Lawns provide places to play and socialize outdoors, open gardens up visually, confer positive social signals and status, and provide personal feelings of accomplishment even when the actual work is hired out. Lawns reduce mud, dust and roaming snakes, emit oxygen while sequestering carbon, absorb rainfall, reduce air pollution, create safety zones along roadways, and more.

However, while I understand that no raindrop thinks it’s responsible for the flood, hard facts show that, collectively, our beautiful and beneficial personal and public artificial grasslands are extreme net negatives to the environment. My personal opinion is, we have to find a compromise.

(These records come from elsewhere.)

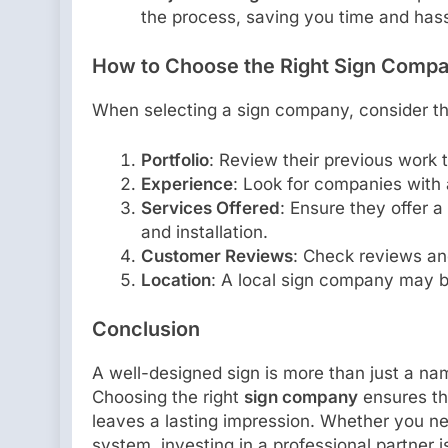
the process, saving you time and hass
How to Choose the Right Sign Comp
When selecting a sign company, consider th
Portfolio
: Review their previous work t
Experience
: Look for companies with 
Services Offered
: Ensure they offer a
and installation.
Customer Reviews
: Check reviews an
Location
: A local sign company may b
Conclusion
A well-designed sign is more than just a na
Choosing the right
sign company
ensures tha
leaves a lasting impression. Whether you ne
system, investing in a professional partner is 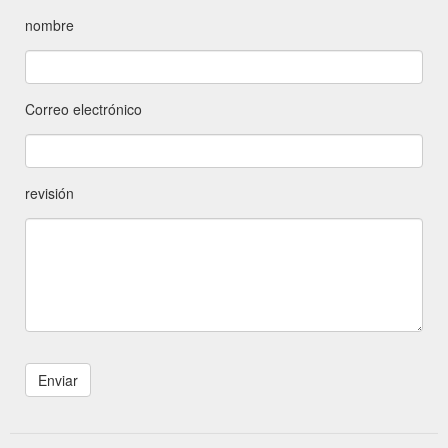
nombre
Correo electrónico
revisión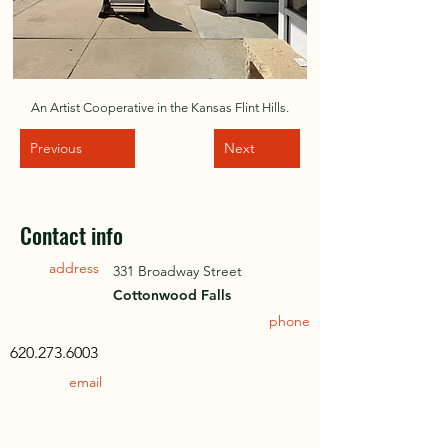
An Artist Cooperative in the Kansas Flint Hills.
Previous
Next
Contact info
address
331 Broadway Street
Cottonwood Falls
phone
620.273.6003
email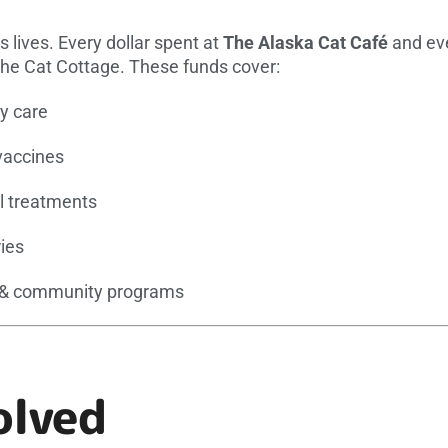
es lives. Every dollar spent at
The Alaska Cat Café
and eve
The Cat Cottage. These funds cover:
ly care
vaccines
 treatments
ies
 & community programs
olved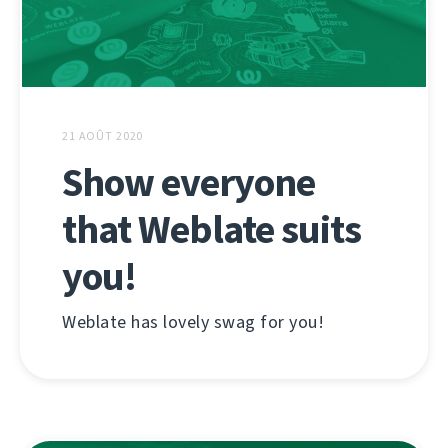
21 AOÛT 2020
Show everyone
that Weblate suits
you!
Weblate has lovely swag for you!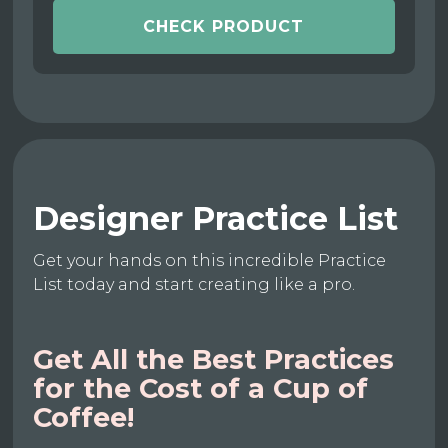
CHECK PRODUCT
Designer Practice List
Get your hands on this incredible Practice
List today and start creating like a pro.
Get All the Best Practices
for the Cost of a Cup of
Coffee!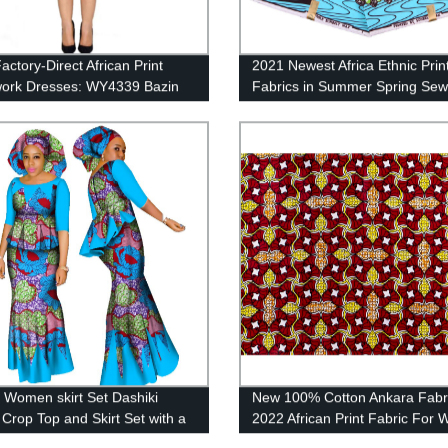
actory-Direct African Print
2021 Newest Africa Ethnic Print
ork Dresses: WY4339 Bazin
Fabrics in Summer Spring Sew
Wax Dashikis from African
Clothes FP6159
n Women skirt Set Dashiki
New 100% Cotton Ankara Fabr
 Crop Top and Skirt Set with a
2022 African Print Fabric For
Scarf WY1437
Dress 24FS1423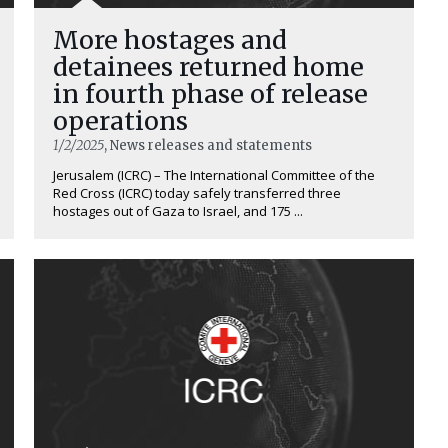
More hostages and
detainees returned home
in fourth phase of release
operations
1/2/2025
, News releases and statements
Jerusalem (ICRC) – The International Committee of the
Red Cross (ICRC) today safely transferred three
hostages out of Gaza to Israel, and 175 ...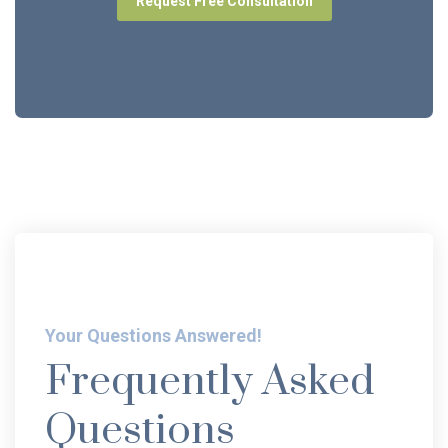
Request Free Consultation
Your Questions Answered!
Frequently Asked
Questions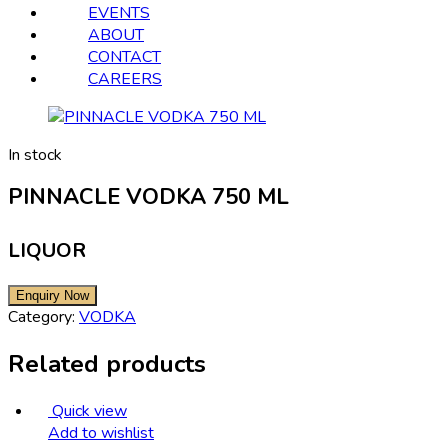
EVENTS
ABOUT
CONTACT
CAREERS
In stock
PINNACLE VODKA 750 ML
LIQUOR
Category:
VODKA
Related products
Quick view
Add to wishlist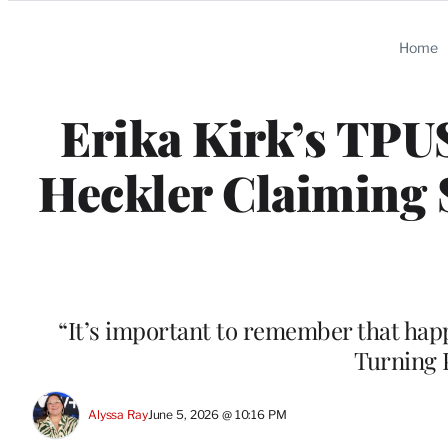
Categories
Home
Erika Kirk’s TPU
Heckler Claiming S
“It’s important to remember that happ
Turning 
Alyssa Ray
June 5, 2026 @ 10:16 PM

I’m not addressing here the practical needs of golf course, roadside, airport, or cemetery caretakers, or the psychology of those who mow and edge zealously as a way of dealing with the pressures of life. I won’t touch the third-rail highly restrictive social landscape mandates of homeowner associations; I deal mentally with the chaos going on in the world by just making my bed every morning.

But our unique obsession with lawns is well documented in countless heavily-researched studies and books which outline how over just the past four or five generations we have been taught what to think about them. Between those who market modern mowing equipment, fertilizers, herbicides, and irrigation systems, and the groupthink of civic-minded garden organizations, we have come to believe that a large, neat, weed-free lawn is a collective community mandate and personal responsibility, and that those veering from this are antisocial.

Yet each square foot represents millions of acres of unnatural monocrops of non-native grasses forced into submission in a climate that naturally supports trees, shrubs, vines, grasses, and other flowering plants that provide shelter, food, nesting sites, and more for native wildlife. Being the lowest level of plant succession, they require regular mowing, which, even without counting the thousands of tons of synthetic fertilizers, insecticides, herbicides, and millions of gallons of potable water, which admittedly are not used by all lawn owners, takes a huge hit on resources (machinery, fuel, time, and effort), and produce huge amounts of exhaust emissions. noise, and scrapped equipment.

Am I suggesting we have no lawn at all? Nope. But a good compromise would be to redo the shape and reduce the size; a smaller “throw rug” or walkway or play area of turfgrass, set off with mulch, groundcovers, shrubs, or groups of trees, can really shine, and satisfy all but the most dogged personalities, with a lot less maintenance!

And you can play around with the idea this month, enlarging shaded areas, connecting trees, creating new beds along the side or front of your property. Add better mulch, groundcovers, trees, or other plants later, but the leftover lawn will instantly look neater and more sensible.